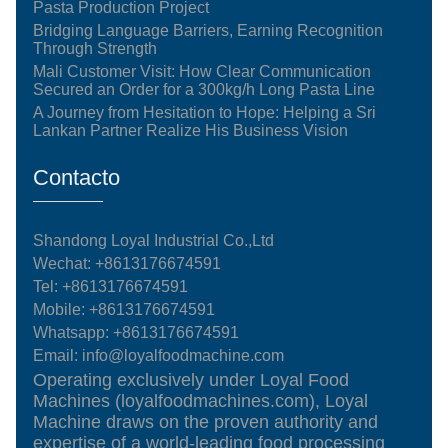
Pasta Production Project
Bridging Language Barriers, Earning Recognition
Through Strength
Mali Customer Visit: How Clear Communication
Secured an Order for a 300kg/h Long Pasta Line
A Journey from Hesitation to Hope: Helping a Sri
Lankan Partner Realize His Business Vision
Contacto
Shandong Loyal Industrial Co.,Ltd
Wechat: +8613176674591
Tel:
+8613176674591
Mobile:
+8613176674591
Whatsapp:
+8613176674591
Email:
info@loyalfoodmachine.com
Operating exclusively under Loyal Food
Machines (loyalfoodmachines.com), Loyal
Machine draws on the proven authority and
expertise of a world-leading food processing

*The task*: In your copy, exclude the pictures and repeat each entry above exactly.

*Completed task*:
Pasta Production Project
Bridging Language Barriers, Earning Recognition
Through Strength
Mali Customer Visit: How Clear Communication
Secured an Order for a 300kg/h Long Pasta Line
A Journey from Hesitation to Hope: Helping a Sri
Lankan Partner Realize His Business Vision
Contacto
Shandong Loyal Industrial Co.,Ltd
Wechat: +8613176674591
Tel:
+8613176674591
Mobile:
+8613176674591
Whatsapp:
+8613176674591
Email:
info@loyalfoodmachine.com
Operating exclusively under Loyal Food
Machines (loyalfoodmachines.com), Loyal
Machine draws on the proven authority and
expertise of a world-leading food processing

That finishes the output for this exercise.